I am using JavaScript with HTML5. When the user clicks on a button, an event-driven JavaScript function starts up. When the user clicks on the button again, another instance of this function starts up. So I have two instances of the same function handling a event. However I only want the new instance to be running. How do I end the first instance of the?

An example is a function with the following code

Canvas.paper = Raphael(xOffset,yOffset,imageWidth,imageHeight);
masterBackground = Canvas.paper.rect(0,0,imageWidth,imageHeight);

window.onkeydown=function(e){
    // Event handler code
}

document.addEventListener('keydown', function(event) {
    // Event handler code
}

masterBackground.mousemove(function(e){
    // Event handler code
}

There are several solutions to this, some of them library dependent, but "nicer" to look at:

For example, using jQuery:

<button>Click me</button>

<script>
  $('button').on('click', handleButtonClick);

  function handleButtonClick() {
    $(this).off('click', handleButtonClick); //disable click event
    //do various things you don't want duplicated
    $(this).on('click', handleButtonClick); //reattach handler
  }
</script>

OR:

<button>Click me</button>

<script>
  $('button').once('click', handleButtonClick); //attach one-time handler

  function handleButtonClick() {
    //do various things you don't want duplicated
    $(this).once('click', handleButtonClick); //attach one-time handler
  }
</script>

Most libraries support similar methods, if you'd rather do it vanilla JS, that is definitely possible of course as well. "am not i am" provided a nice example for that: https://stackoverflow.com/a/15976888/622129

Seems apparent that something asynchronous and long-running is happening.

To prevent concurrent instances from running, just use a flag that is set when one starts so that others can't begin. Then when the current one finishes, reset the flag so that another can start.
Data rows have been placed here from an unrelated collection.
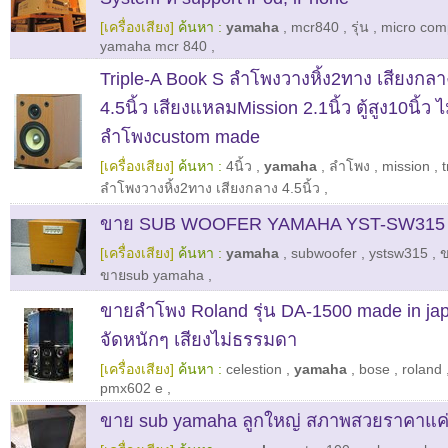
[เครื่องเสียง]
ค้นหา :
yamaha
,
mcr840
,
รุ่น
,
micro co
yamaha mcr 840
,
Triple-A Book S ลำโพงวางหิ้ง2ทาง เสียงก
4.5นิ้ว เสียงแหลมMission 2.1นิ้ว ตู้สูง10นิ้
ลำโพงcustom made
[เครื่องเสียง]
ค้นหา :
4นิ้ว
,
yamaha
,
ลำโพง
,
mission
,
ลำโพงวางหิ้ง2ทาง เสียงกลาง 4.5นิ้ว
,
ขาย SUB WOOFER YAMAHA YST-SW315
[เครื่องเสียง]
ค้นหา :
yamaha
,
subwoofer
,
ystsw315
,
ข
ขายsub yamaha
,
ขายลำโพง Roland รุ่น DA-1500 made in japa
จัดหนักๆ เสียงไม่ธรรมดา
[เครื่องเสียง]
ค้นหา :
celestion
,
yamaha
,
bose
,
roland
pmx602 e
,
ขาย sub yamaha ลูกใหญ่ สภาพสวยราคาแค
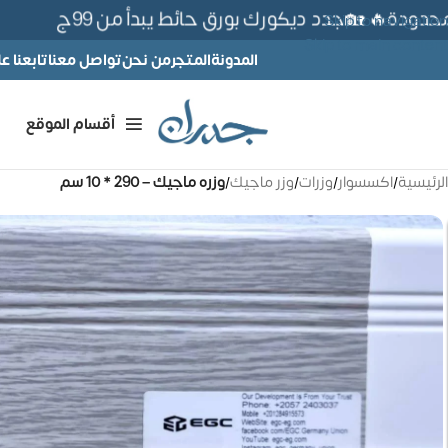
دة🔥 🏡جدد ديكورك بورق حائط يبدأ من 99ج
Skip to navigation
Skip to main content
المدونة
المتجر
من نحن
تواصل معنا
تابعنا 
أقسام الموقع
الرئيسية
/
اكسسوار
/
وزرات
/
وزر ماجيك
/
وزره ماجيك – 290 * 10 سم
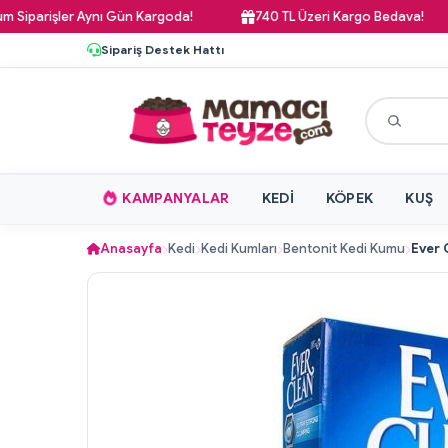
parişler Aynı Gün Kargoda!
740 TL Üzeri Kargo Bedava!
Sipariş Destek Hattı
KAMPANYALAR
KEDI
KÖPEK
KUŞ
Anasayfa
Kedi
Kedi Kumları
Bentonit Kedi Kumu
 // Immediately invoked function, makes a variable and returns the handler
 //    that uses the variable as a flag.
button.onclick = (function() {

    // local variable, only accessible to the returned handler
    var running = false;

    // This is your event handler.
    return function(e) {
        if (running === false) {
            running = true;

            // run your asynchronous operation

            // after it's complete,  set `running = false;`
        }
    };
})();
var buttonView = document.getElementById('buttonView');

buttonView.handleEvent = function(event) {
    window.alert(this.id);
    //this.onclick = null;
};

buttonView.onclick = buttonView.handleEvent;

Try it out: http://jsfiddle.net/KHQ4y/

Edit: I posted this before you supplied your specific code, but you get the idea.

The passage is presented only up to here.